Some Rules Can't Be Broken

Published by Matt Hicks under , , on Wednesday, May 28, 2008
I'm a big lover of Reflection in Java. It's extremely powerful and lets you do things that technically shouldn't be allowed. For example, an Object with a private method cannot be invoked outside of that method by virtue of the "private" keyword. However, if you use reflection:

public class MyObject {
private void doSomethingHidden() {
System.out.println("I'm hidden and can't be invoked!");
}
}


public class Test {
public static void main(String[] args) throws Exception {
MyObject o = new MyObject();

Method method = MyObject.class.getDeclaredMethod("doSomethingHidden");
method.setAccessible(true);
method.invoke(b, new Object[0]);
}
}


You can invoke the method by setting accessible to true.
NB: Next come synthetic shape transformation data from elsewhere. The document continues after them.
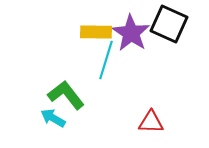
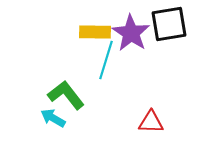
black square: rotated 33 degrees counterclockwise
yellow rectangle: moved 1 px left
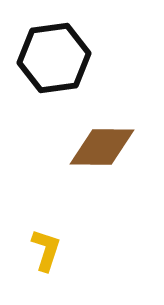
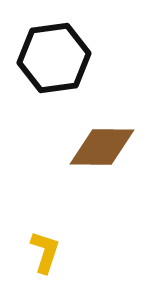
yellow L-shape: moved 1 px left, 2 px down
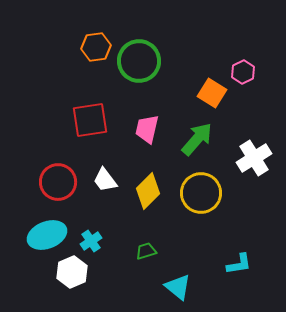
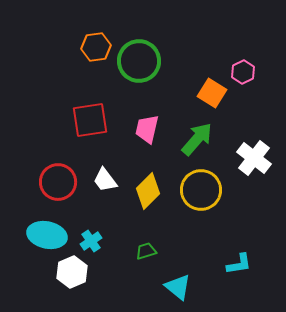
white cross: rotated 20 degrees counterclockwise
yellow circle: moved 3 px up
cyan ellipse: rotated 33 degrees clockwise
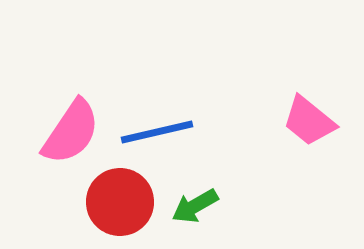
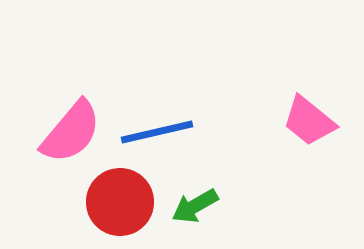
pink semicircle: rotated 6 degrees clockwise
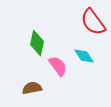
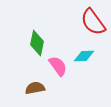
cyan diamond: rotated 60 degrees counterclockwise
brown semicircle: moved 3 px right
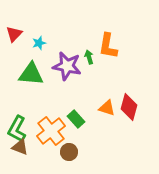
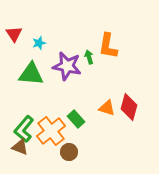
red triangle: rotated 18 degrees counterclockwise
green L-shape: moved 7 px right; rotated 12 degrees clockwise
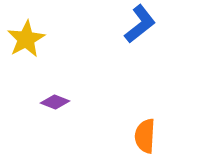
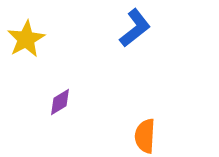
blue L-shape: moved 5 px left, 4 px down
purple diamond: moved 5 px right; rotated 52 degrees counterclockwise
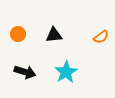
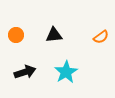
orange circle: moved 2 px left, 1 px down
black arrow: rotated 35 degrees counterclockwise
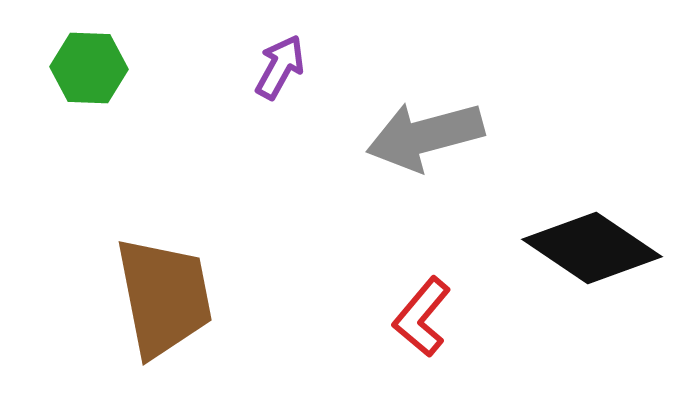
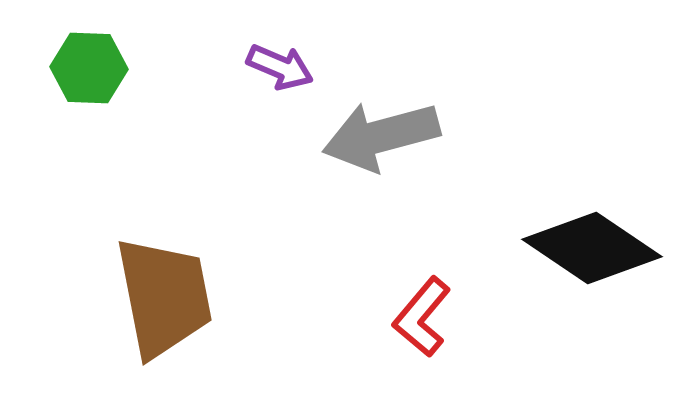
purple arrow: rotated 84 degrees clockwise
gray arrow: moved 44 px left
I was attempting to do a similar breaking of rules to try to invoke the underlying method of an overridden class:

public class ObjectA {
public void doSomething() {
System.out.println("I'm ObjectA!");
}
}


public class ObjectB extends ObjectA {
public void doSomething() {
System.out.println("I'm ObjectB! Yay!");
}
}


import java.lang.reflect.Method;

public class Test {
public static void main(String[] args) throws Exception {
ObjectB b = new ObjectB();
b.doSomething();

Method method = ObjectA.class.getDeclaredMethod("doSomething");
method.invoke(b, new Object[0]);
}
}


Unfortunately this always invokes the overridden implementation instead. It's a shame the only way to do this is via super.doSomething() from within the overriding Class. Oh well, I guess it's best that you can't do it as it would be a blatant violation of the intentions of Object overriding.